ASSIGNMENT
Retype the following records exactly and exclude the pictures.

Data records
__________

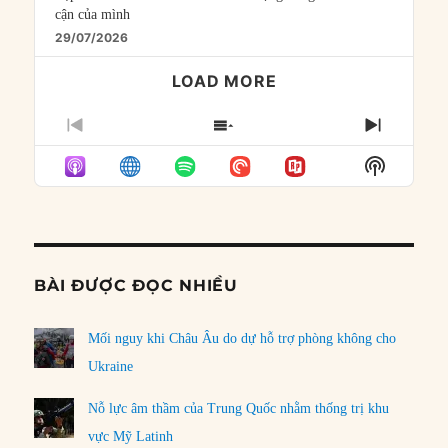
cận của mình
29/07/2026
LOAD MORE
PREVIOUS
SHOW
NEXT
EPISODE
EPISODES
EPISO
Show
LIST
Podcast
Informat
BÀI ĐƯỢC ĐỌC NHIỀU
Mối nguy khi Châu Âu do dự hỗ trợ phòng không cho
Ukraine
Nỗ lực âm thầm của Trung Quốc nhằm thống trị khu
vực Mỹ Latinh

__________

PROBLEM SOLUTION
cận của mình
29/07/2026
LOAD MORE
PREVIOUS
SHOW
NEXT
EPISODE
EPISODES
EPISO
Show
LIST
Podcast
Informat
BÀI ĐƯỢC ĐỌC NHIỀU
Mối nguy khi Châu Âu do dự hỗ trợ phòng không cho
Ukraine
Nỗ lực âm thầm của Trung Quốc nhằm thống trị khu
vực Mỹ Latinh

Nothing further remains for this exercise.